ST. PETERSBURG — Rays officials talked about a number of their prospects for much of Tuesday but, unable to work any trades to open additional space on their 40-man roster or move the promising players elsewhere, added only two to protect them from being taken in the upcoming Rule 5 draft.
One was Yoniel Curet, their minor-league Pitcher of the Year for his work at the Class A level. The other was infielder Austin Shenton, who had a strong offensive season at Double-A Montgomery and Triple-A Durham.
To make room, the Rays designated for assignment two pitchers — reliever Calvin Faucher and starter Cooper Criswell — who had time in the majors this past season.
Curet, 21, signed with the Rays in 2019 and moved slowly before having an impressive 2023 breakout season. He went 8-1 with a 2.94 ERA in 26 games (22 starts) between Class A Charleston (S.C.) and High-A Bowling Green, with 144 strikeouts in 86⅓ innings.
Despite Curet’s relative inexperience, the Rays were concerned his high-end stuff — led by a fastball regularly in the mid 90s and at times on the high side — could lead to another team taking a chance on drafting him and bringing him to the majors.
“Really, really talented arm,” baseball operations president Erik Neander said. “A special fastball in terms of the ability, what he can do with it — you’re talking about an impact fastball, that type of potential. ... He’s strong, he’s athletic, and he has an exceptional, elite high-end fastball.
“When you have those building blocks in place ... he still has a ways to go before he impacts the club, but it’s the kind of ceiling that you don’t want to take for granted. You want to continue to nurture and see where it goes. He has the ingredients to be a front-end pitcher with further refinements and the kind of guy that we need to be patient with but we also need to take care.”

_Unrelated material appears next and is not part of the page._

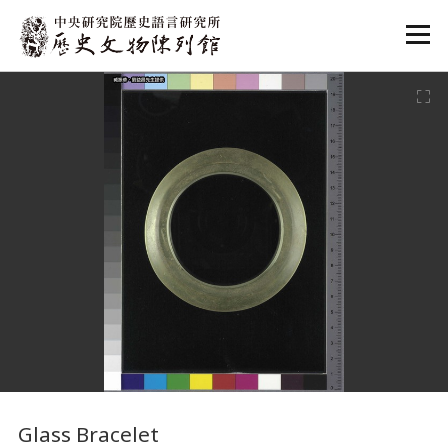
:::
:::
Glass Bracelet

Shenton, 25, was acquired from the Mariners, along with reliever JT Chargois, in exchange for reliever Diego Castillo in July 2021. Between the Biscuits and Bulls, the left-handed swinger hit .304 with 29 home runs, 99 RBIs and a 1.007 OPS over 134 games, playing mostly third base with some time at first.
“Going back to when we acquired him from Seattle, a bat that we believed in,” Neander said. “He’s been a little up and down with some injuries and performance consistency but really put it together this year and had the kind of breakthrough year you need to be in a position to be added. Happy to have another lefty bat that we think has the ability to impact the major league lineup in time. Some positional versatility. A nice extra bit of depth on our 40-man as we move forward.”
Among prospects the Rays chose not to protect were pitchers Anthony Molina, Ian Seymour and Cole Wilcox, infielder Willy Vasquez, and outfielders Heriberto Hernandez and Kameron Misner. ‘It’s hard,” Neander said.
Stay updated on Tampa Bay’s sports scene
Subscribe to our free Sports Today newsletter
You’re all signed up!
Want more of our free, weekly newsletters in your inbox? Let’s get started.Explore all your options
Faucher, 28, has what manager Kevin Cash has called “stupid good” stuff, but inconsistent performances and injuries have been ongoing issues since he was acquired with Nelson Cruz from Minnesota in July 2021. In 39 games over 2022-23, Faucher was 3-4 with a 6.32 ERA, allowing 57 hits and 22 walks over 47 innings.
Criswell was a valuable spare part this past season, called up eight times (including as the 27th man for three doubleheaders) and making 10 appearances, posting a 5.73 ERA.
Neander said the Rays would be open to bringing the players back on minor-league deals if they don’t land elsewhere.
“I think it’d be easy to look at their major-league numbers and pass judgment on that, but everybody plays their role on a club and there’s different opportunities and different ways to impact the club,” Neander said. “Both of those guys in terms of the opportunities they had, the space that they filled on our major-league group, it all added up to 99 wins.
“Part of getting there as you lose players, as things don’t go as planned, is patching holes and having players available that can step in and do those jobs. They’re not glamorous jobs. These are two that they frankly did a lot of that last year and were important to our success in that regard. Appreciate both of them, and we’ll see how this plays out.”
Also Tuesday, the Rays agreed to terms on a one-year, $1.95 million contract with lefty reliever Tyler Alexander, who was claimed off waivers last week from Detroit. That reduces their number of players eligible for arbitration to 11, with the deadline to tender contracts Friday at 8 p.m.
Support for ‘Sweet Lou’
The Rays, Cubs, Mariners, Reds and Royals issued a joint statement Tuesday “in support of Lou Piniella’s candidacy for induction” into the Baseball Hall of Fame, with the contemporary baseball era committee for managers/executives/umpires voting on Dec. 3.
“Lou is one of Tampa Bay’s great baseball treasures,” Rays president Matt Silverman said in the release. “When he returned home to manage the Devil Rays, he immediately raised the profile and expectations of our franchise in its formative years.”
Piniella managed the Reds, Mariners, Rays and Cubs, and played five seasons for the Royals. He also played for and managed the Yankees.